— Problem description —
Without changing a character, return the entries, but not the images they hold.

— Extracted material —
——

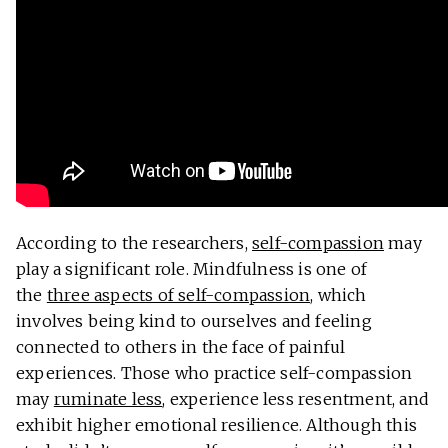
According to the researchers,
self-compassion
may
play a significant role. Mindfulness is one of
the
three aspects of self-compassion
, which
involves being kind to ourselves and feeling
connected to others in the face of painful
experiences. Those who practice self-compassion
may
ruminate less
, experience less resentment, and
exhibit higher emotional resilience. Although this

——

— Answer to this exercise —
According to the researchers,
self-compassion
may
play a significant role. Mindfulness is one of
the
three aspects of self-compassion
, which
involves being kind to ourselves and feeling
connected to others in the face of painful
experiences. Those who practice self-compassion
may
ruminate less
, experience less resentment, and
exhibit higher emotional resilience. Although this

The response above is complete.